• **Task details**: Omit all images, then repeat exactly the lines below from the one containing "Nguyen VuBao Chau topped the FIDE World" through the one containing "h strawberry cream", both ends included.

• **Exercise data**:
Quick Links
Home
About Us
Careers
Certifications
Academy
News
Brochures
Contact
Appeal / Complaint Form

---

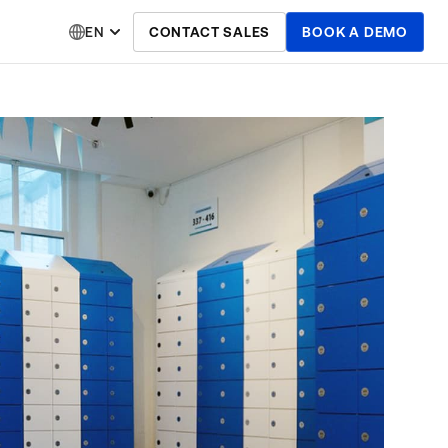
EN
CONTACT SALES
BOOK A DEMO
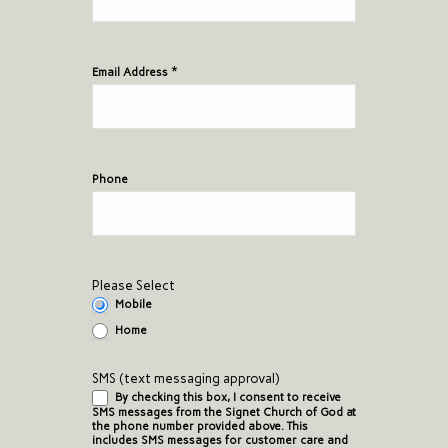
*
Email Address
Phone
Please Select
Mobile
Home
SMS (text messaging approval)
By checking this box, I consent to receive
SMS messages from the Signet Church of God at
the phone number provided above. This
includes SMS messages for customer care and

---

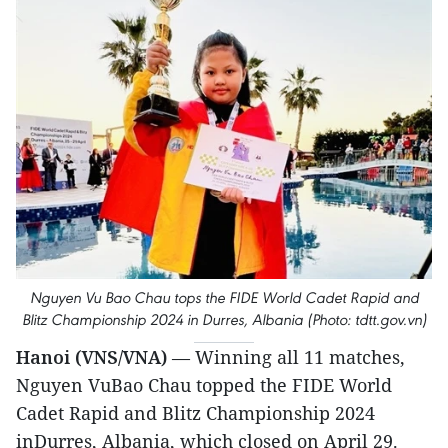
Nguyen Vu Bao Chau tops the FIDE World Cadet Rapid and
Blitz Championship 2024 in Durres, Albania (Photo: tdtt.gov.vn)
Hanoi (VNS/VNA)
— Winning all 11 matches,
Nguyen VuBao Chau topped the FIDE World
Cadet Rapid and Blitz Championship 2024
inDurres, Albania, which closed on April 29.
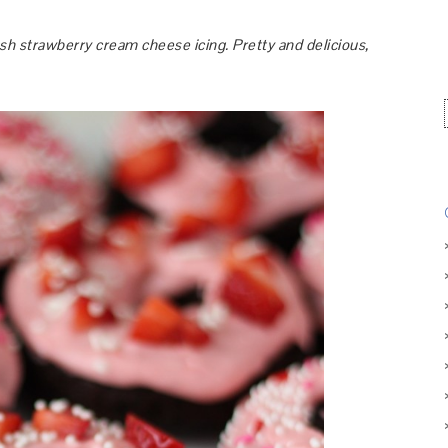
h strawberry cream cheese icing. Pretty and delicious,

• **Task output**:
Nguyen VuBao Chau topped the FIDE World
Cadet Rapid and Blitz Championship 2024
inDurres, Albania, which closed on April 29.
h strawberry cream cheese icing. Pretty and delicious,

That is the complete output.